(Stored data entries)
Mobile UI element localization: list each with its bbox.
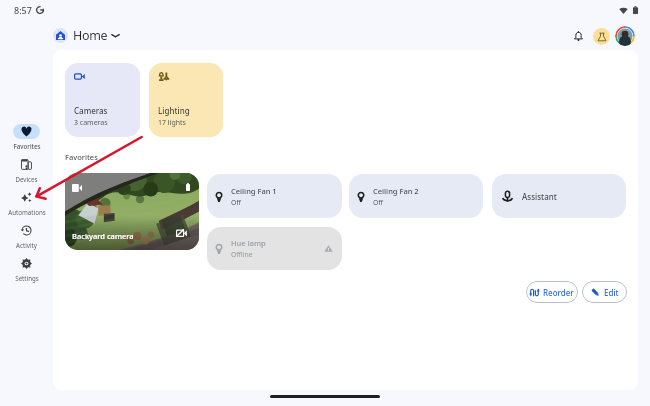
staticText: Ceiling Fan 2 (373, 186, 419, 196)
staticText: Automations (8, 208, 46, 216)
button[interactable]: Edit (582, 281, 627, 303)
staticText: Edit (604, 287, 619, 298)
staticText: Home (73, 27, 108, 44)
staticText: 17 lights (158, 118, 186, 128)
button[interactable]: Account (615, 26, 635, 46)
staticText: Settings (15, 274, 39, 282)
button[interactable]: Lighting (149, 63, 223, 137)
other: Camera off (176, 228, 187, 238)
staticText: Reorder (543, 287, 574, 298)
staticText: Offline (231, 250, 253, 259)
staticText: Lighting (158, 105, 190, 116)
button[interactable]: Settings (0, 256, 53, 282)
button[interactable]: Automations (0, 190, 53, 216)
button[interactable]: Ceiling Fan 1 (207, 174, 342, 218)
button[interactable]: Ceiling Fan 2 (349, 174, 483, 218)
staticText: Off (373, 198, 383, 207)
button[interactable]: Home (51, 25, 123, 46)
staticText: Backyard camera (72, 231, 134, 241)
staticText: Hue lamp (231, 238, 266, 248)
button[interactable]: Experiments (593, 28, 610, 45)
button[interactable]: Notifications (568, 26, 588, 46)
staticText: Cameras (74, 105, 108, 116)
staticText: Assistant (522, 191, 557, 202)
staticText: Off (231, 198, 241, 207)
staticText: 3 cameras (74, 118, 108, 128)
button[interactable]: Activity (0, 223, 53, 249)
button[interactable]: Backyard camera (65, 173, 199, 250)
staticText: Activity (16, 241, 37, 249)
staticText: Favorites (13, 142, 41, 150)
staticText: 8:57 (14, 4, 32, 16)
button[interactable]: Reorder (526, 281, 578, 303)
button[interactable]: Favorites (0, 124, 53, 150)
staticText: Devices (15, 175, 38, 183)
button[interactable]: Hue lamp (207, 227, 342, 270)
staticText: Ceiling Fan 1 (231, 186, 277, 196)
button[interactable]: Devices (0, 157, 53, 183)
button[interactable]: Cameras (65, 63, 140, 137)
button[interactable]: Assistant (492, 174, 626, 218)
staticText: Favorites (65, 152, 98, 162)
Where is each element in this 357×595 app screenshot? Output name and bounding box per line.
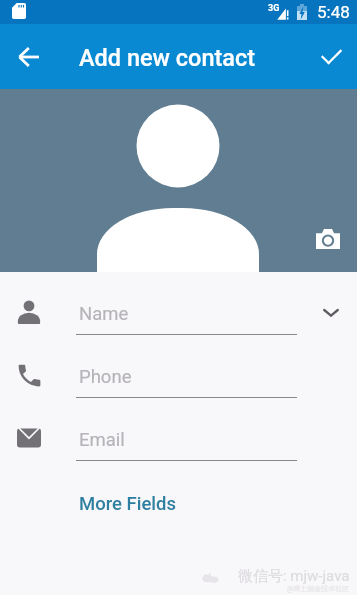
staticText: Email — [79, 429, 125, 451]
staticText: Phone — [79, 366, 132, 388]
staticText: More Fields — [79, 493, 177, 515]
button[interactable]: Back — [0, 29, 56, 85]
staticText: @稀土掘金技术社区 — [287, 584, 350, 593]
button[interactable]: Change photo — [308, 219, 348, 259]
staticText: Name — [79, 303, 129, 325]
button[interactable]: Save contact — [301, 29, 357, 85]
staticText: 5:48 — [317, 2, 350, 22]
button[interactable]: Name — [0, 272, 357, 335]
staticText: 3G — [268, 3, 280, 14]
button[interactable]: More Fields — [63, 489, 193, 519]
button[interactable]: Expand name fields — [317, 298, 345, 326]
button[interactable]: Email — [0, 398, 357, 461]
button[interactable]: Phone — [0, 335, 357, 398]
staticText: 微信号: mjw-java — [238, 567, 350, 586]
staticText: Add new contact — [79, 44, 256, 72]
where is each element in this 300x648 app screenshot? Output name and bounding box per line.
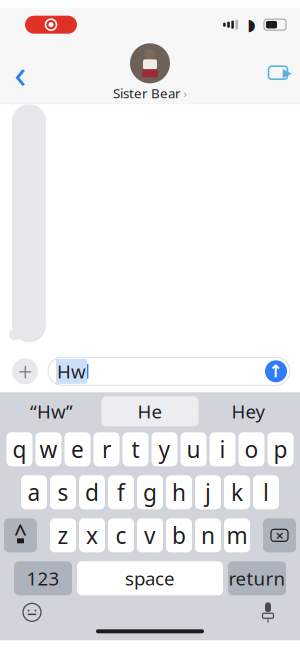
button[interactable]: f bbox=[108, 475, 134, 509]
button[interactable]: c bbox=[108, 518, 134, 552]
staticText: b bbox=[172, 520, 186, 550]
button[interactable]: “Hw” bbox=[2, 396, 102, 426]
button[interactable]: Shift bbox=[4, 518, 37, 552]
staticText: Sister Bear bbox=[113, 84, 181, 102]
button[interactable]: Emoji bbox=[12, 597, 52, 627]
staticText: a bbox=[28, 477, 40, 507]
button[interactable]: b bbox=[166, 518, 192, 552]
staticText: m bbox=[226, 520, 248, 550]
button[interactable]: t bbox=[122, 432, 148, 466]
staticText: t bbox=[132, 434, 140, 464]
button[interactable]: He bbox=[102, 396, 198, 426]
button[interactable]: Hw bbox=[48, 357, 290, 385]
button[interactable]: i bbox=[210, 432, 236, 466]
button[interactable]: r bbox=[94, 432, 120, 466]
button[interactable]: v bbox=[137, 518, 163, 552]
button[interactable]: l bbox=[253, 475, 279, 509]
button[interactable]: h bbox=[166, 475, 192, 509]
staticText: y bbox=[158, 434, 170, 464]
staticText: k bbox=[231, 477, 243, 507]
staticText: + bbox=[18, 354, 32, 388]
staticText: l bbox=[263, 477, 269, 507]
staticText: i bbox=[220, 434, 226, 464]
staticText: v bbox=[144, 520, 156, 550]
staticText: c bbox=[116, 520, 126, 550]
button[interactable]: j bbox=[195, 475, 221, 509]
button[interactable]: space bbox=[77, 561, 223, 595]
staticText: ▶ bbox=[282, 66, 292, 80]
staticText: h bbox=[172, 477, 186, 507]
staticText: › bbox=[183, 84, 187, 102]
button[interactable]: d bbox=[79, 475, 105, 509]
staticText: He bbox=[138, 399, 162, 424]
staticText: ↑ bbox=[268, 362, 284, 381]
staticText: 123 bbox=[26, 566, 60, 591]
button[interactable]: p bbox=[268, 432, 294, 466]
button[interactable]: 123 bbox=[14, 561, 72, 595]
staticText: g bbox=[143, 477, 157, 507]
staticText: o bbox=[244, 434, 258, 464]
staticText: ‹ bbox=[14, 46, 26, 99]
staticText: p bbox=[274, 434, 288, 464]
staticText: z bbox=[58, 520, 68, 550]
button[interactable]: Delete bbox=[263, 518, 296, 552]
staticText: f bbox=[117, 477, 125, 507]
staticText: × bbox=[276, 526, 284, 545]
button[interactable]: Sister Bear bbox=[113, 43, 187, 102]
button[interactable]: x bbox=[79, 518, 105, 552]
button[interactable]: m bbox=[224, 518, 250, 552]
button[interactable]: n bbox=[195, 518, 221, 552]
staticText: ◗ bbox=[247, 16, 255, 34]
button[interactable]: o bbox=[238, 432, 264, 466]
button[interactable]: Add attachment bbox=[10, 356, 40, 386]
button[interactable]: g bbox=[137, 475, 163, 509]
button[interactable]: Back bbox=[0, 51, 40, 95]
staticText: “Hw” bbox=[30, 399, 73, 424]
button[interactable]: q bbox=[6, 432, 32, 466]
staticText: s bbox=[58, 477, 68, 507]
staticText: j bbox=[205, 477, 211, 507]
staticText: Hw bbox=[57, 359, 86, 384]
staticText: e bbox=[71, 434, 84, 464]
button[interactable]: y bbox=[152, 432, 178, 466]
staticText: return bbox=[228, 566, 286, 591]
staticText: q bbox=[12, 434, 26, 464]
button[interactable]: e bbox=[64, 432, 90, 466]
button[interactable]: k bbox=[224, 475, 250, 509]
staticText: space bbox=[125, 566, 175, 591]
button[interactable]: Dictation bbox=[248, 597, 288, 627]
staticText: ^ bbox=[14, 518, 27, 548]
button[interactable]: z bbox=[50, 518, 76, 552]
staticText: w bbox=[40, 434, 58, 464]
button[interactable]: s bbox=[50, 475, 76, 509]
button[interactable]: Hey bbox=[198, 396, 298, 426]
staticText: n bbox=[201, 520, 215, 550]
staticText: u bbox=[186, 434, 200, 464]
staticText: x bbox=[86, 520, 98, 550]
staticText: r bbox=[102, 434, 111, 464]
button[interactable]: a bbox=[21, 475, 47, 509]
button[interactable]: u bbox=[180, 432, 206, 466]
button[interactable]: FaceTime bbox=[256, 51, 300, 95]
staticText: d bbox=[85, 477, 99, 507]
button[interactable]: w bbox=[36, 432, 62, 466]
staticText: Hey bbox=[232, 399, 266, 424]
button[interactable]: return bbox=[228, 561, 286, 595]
--
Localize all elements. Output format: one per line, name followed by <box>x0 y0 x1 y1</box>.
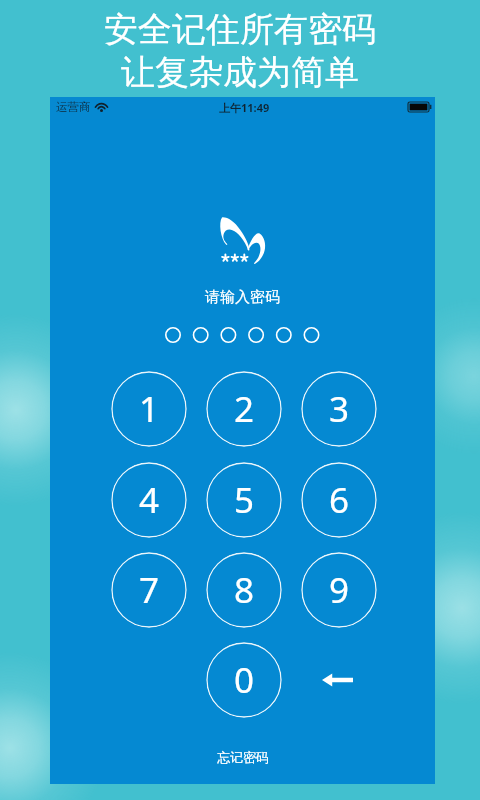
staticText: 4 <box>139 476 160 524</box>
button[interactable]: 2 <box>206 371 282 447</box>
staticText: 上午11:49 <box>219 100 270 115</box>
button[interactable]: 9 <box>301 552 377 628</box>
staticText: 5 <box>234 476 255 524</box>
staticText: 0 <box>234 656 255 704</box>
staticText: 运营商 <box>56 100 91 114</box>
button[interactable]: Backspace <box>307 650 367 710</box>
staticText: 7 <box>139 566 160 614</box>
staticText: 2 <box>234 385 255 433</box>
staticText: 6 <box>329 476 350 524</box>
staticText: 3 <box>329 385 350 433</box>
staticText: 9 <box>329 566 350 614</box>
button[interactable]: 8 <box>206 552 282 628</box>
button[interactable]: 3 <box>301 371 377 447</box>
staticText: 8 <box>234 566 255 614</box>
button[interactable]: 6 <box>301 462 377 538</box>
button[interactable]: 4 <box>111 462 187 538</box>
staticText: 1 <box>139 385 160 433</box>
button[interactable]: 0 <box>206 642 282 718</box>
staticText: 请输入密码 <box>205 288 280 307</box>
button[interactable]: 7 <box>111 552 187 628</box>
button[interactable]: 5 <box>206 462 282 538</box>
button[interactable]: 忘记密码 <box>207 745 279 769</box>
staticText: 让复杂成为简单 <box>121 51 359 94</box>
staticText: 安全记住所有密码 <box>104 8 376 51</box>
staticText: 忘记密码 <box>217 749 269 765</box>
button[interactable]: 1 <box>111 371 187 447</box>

▶ **Activity**:
How many lines in the records hold the string "Settings"? Reply with the number alone.

▶ **Output**:
2